I understand your point of view though, and I really don't have a problem with it, but I don't have a problem with responsible use of chokers either... :)

Cactus Flower
May 1st, 2005, 11:33 PM
Tenderfoot, thank you very much for your informative post! I appreciate the time and effort you put into that.

Please, could you tell me (by pm, if you have a reason to not want to post here) where I could find information about your video?

I realize that methods vary, even between trainers. And perhaps what works best for one dog might not work best for another. But I hope that nobody here is taking anything on this thread personally.

I am very proud when people remark at how well trained my dogs are, but I'm always open to good advice and different methods.

May 2nd, 2005, 01:48 AM
i use a choke, but i must say to use a choke you need proper training from a trainer. it is no good getting the dog shop to show you, choke is a very specific instrument and needs very careful applicaiton to avoid injury, just like most tools.

ring around dog schools and find someone who wil ltrain you in choke methods, its great to use if used correctly. BE very careful though, if put on the wrong way (not P shape) it can choke your dog literally, make the problem worse and do immense damage.

also never ever leave a dog unattended with a choke on, it only takes a secound for your dog to jump up and it to catch, bye bye doggy. it really can happen in secounds.

it is also important to know when to apply it, i have seen some awful or unaware (not sure which) ppl cause really nasty cuts and such with them.

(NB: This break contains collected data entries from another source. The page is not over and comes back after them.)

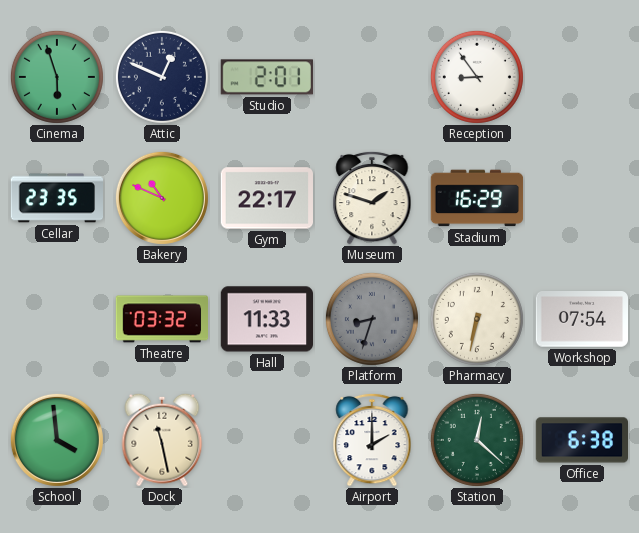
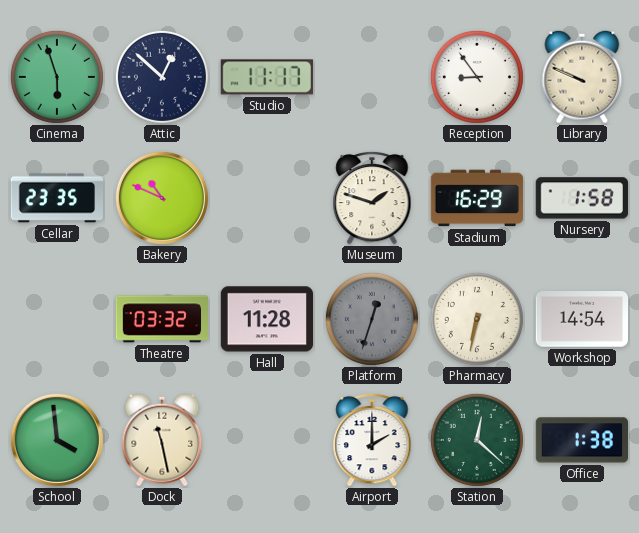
Attic: 12:49 -> 12:52
Studio: 2:01 -> 11:17
Library: none -> 9:49
Gym: 22:17 -> none
Nursery: none -> 1:58
Hall: 11:33 -> 11:28
Platform: 8:33 -> 12:33
Workshop: 07:54 -> 14:54
Office: 6:38 -> 1:38
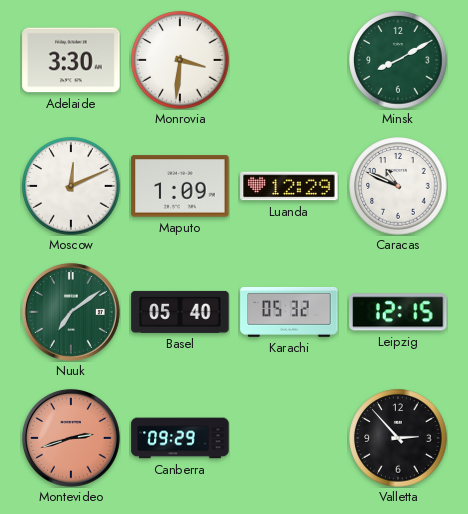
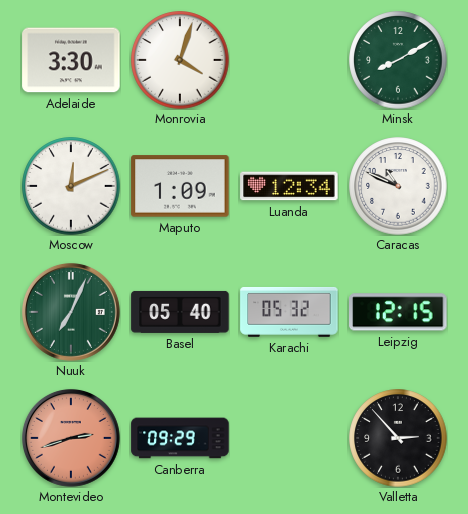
Monrovia: 3:31 -> 4:03
Luanda: 12:29 -> 12:34
Nuuk: 7:09 -> 7:04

choke chain was very popular when i went to dog school 9yrs ago. charlie (GSD X) was trained with one and ever since will not walk anywhere without it, she has gotten used to the sound, the way it sits and its a comfort issue for her. i rarely pull it, it is mainly used if another dog attacks her trying to break the fight up (really handy in dog fights). i have tried other things and she is a real cow about it, but on her choker she is a very well mannered girl and happy. basically whatever floats your baot and is conducive to making both dog and owner happy.

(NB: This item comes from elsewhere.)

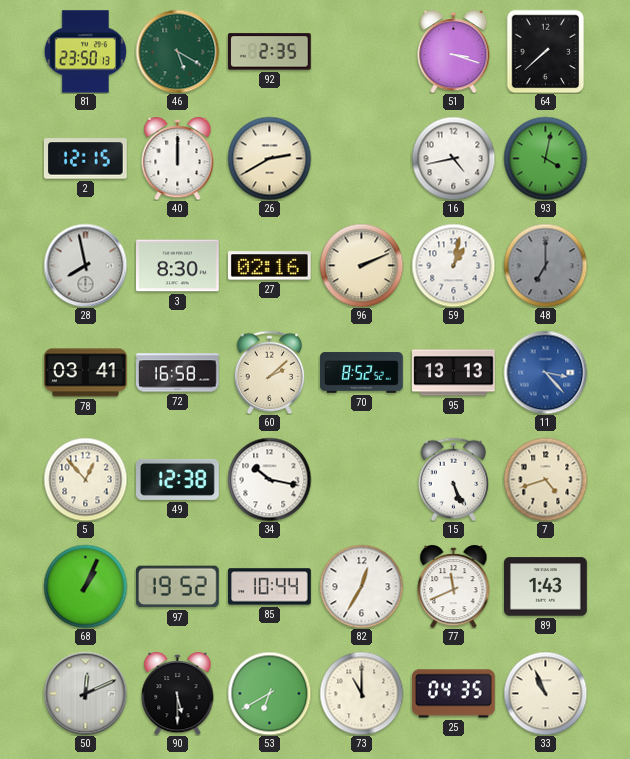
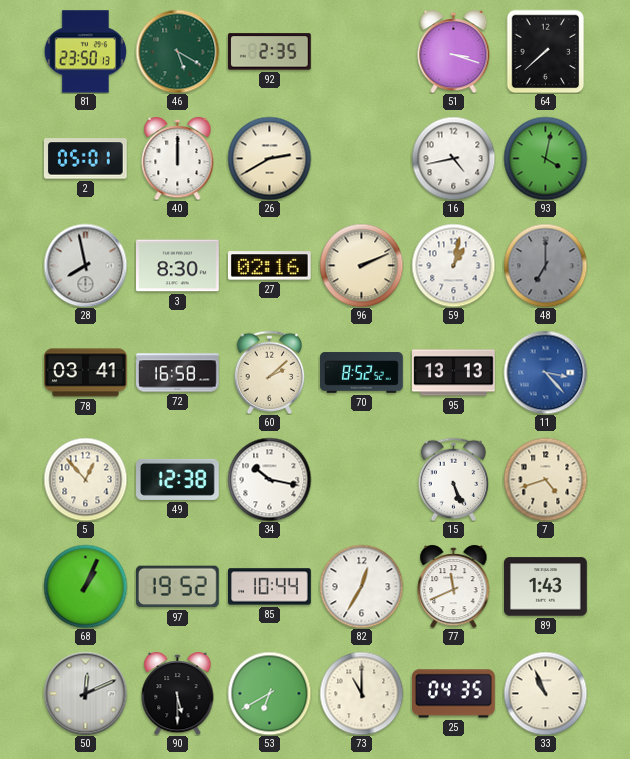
2: 12:15 -> 05:01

just do it safely and have fun walking together :D

what did your dog school, puppy school or trainer reccomend initally??

May 2nd, 2005, 08:14 AM
Tenderfoot: We need a trainer like you up here. :D

My breeder actually recommended either a choker or martingale. I just saw a martingale last night at a pet store.

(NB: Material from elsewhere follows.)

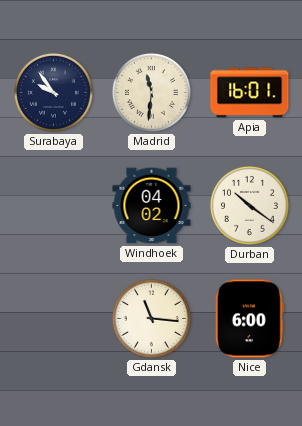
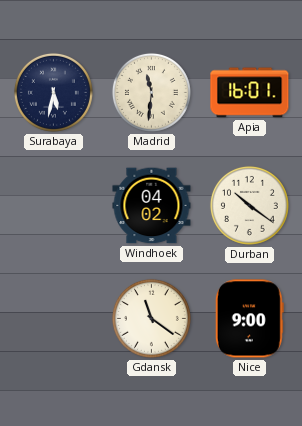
Surabaya: 9:54 -> 5:32
Gdansk: 11:16 -> 11:21
Nice: 6:00 -> 9:00
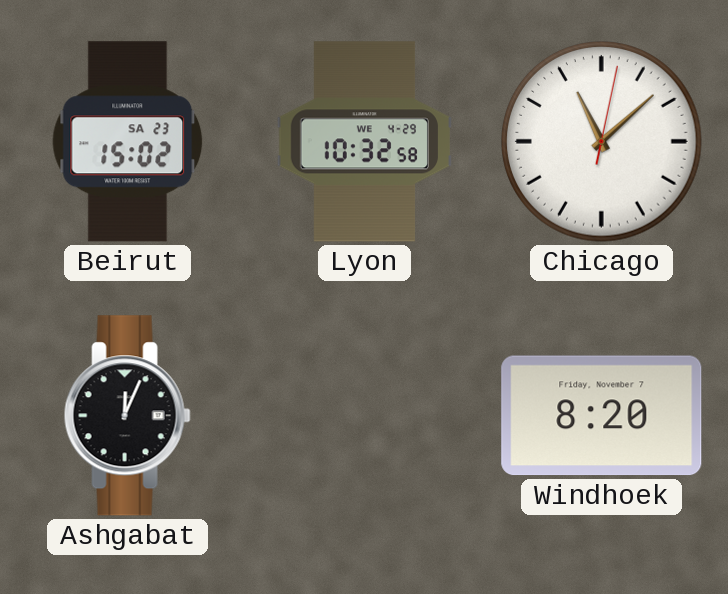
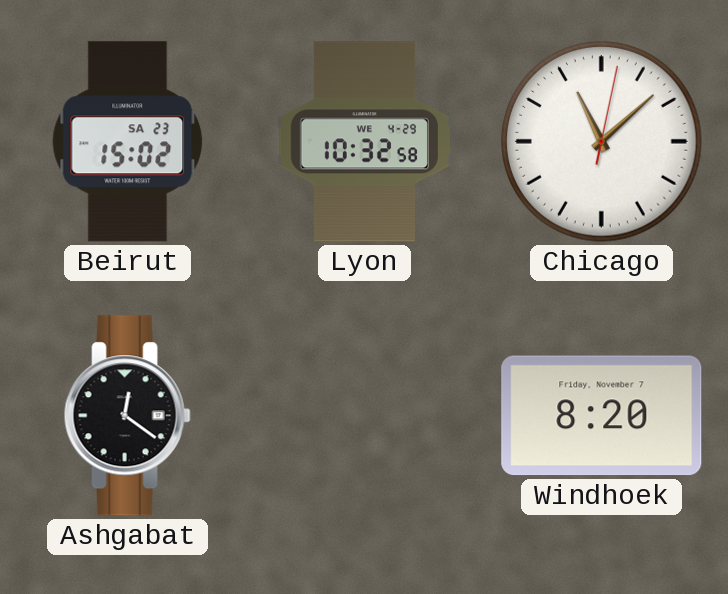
Ashgabat: 12:04 -> 12:21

I'll try the choker for now. When he grows out of it I'll try a martingale.

heeler's rock!
May 2nd, 2005, 09:50 AM
Hey Elizabeth! :) I'm doing great actually! 1st trimester done, and now the joy of waiting to feel the kicks and movements. We get to find out what we're having on Friday! I'll post what it is in the off topic forum then.

Yes, we got the DVD, and I haven't been able to sit down and watch the whole thing, but from what I've seen, you and your hubby follow the exact same philosophy's and even use the same methods as I do. Only difference is I use a martingale, and you guys don't. I even do the post drill, which is so neat because I thought for a while there that my training methods were "unheard" of! Someday, I wanna come out to visit you guys and attend a workshop or something. That would be so fun!! :D

I know you're not judging anyone, and that's what makes your posts so informative instead of accusatory. I know I have a lot to learn from you. :)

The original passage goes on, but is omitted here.